I understand why they do it, and in a way I want them to carry on doing it. I love lower-league football. But football fans of the lower leagues, if they know there's a 3:00 game, will they spend 20 pounds and go to Rochdale, or will I stay in and watch Manchester United? Not all of them, but some of them will stay in.
What happens? Rochdale loses money. And I think that's a bad thing for English football generally, and the national team - and the Premier League, ultimately. I hope that Richard Scudamore and the Premier League, if they're the ones with the power, keep things like that [as they are]. But I think you also have to understand that the Premier League is a great business, and the demand is there.
So whatever they decide is fine with me.
How does working with NBC so far compare to your previous jobs with ESPN and Setanta Sports, among others?
It's totally different. It's very intense, it's very adventurous. It's a big, big deal, and I think what I've done at ESPN and Setanta before has helped me. I've been so exposed to Premier League football for so long.
I'm able to sit here and use all that knowledge. And you need all that knowledge. Because to be able to jump from Carrow Road and arrival shots of [Norwich City manager] Chris Hughton, to [Arsenal manager] Arsène Wenger - you've just got to be awake.
Hearing producers in your ear non-stop, it's a bit of a give and take. They're prompting you, but at the same time so much of it is about what you can do on the spot. Is your relationship with producers any different here than it has been in the past?
Not really. We have a slightly different talk-back system and the roles are slightly different. I'm used to hearing more voices, and here I hear one or two. So far, our working relationship has been great.
Pierre Moossa has been super in my ear, and I cannot say how crucial a role that is for me. He is the one who's saying, "Actually, no, we're not going to Arsenal, we're going to [Manchester] United and we're seeing [manager David] Moyes."
He's got to be short and sharp and snappy, because every time he comes in my ear, I've got to listen to also listen to Robbie Earle and Robbie Mustoe, and think about what I'm going to say next. So there's quite a lot going on. It was certainly an experience today.

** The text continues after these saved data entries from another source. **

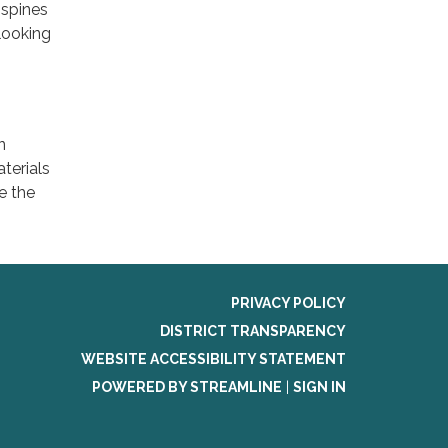
 spines
looking
n
terials
e the
PRIVACY POLICY
DISTRICT TRANSPARENCY
WEBSITE ACCESSIBILITY STATEMENT
POWERED BY STREAMLINE
|
SIGN IN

One of the highlights that people might note from this morning was when they played "You'll Never Walk Alone" at Anfield before the Liverpool-Stoke City kickoff. We don't know much over here about how they treat that kind of moment in the U.K., but in the U.S. a lot of times, the people on air just keep talking over whatever it may be. And that goes for a lot of sports.
To stop right then and let it breathe - as you said on air, "Let's listen to the tune that is Liverpool" - what was that like in the moment that it happened?
I've got to say that it was a bit goosebump-y. I'm lucky enough to have been at Anfield when they sing "You'll Never Walk Alone," and every single time I'm there, I get goosebumps. And I'm not a Liverpool supporter. It's just one of those anthems which thrills you.
It's very alien, don't get me wrong, to not talk when you're on live TV. It's strange as a presenter. And you are kind of worrying about if you should come in. But the NBC directive was "Less is more." Maybe lots of United States fans hadn't seen that before. They don't need me talking all over it. They want to hear it and get the feeling. It was an intentional thing, and something we'll do going forward.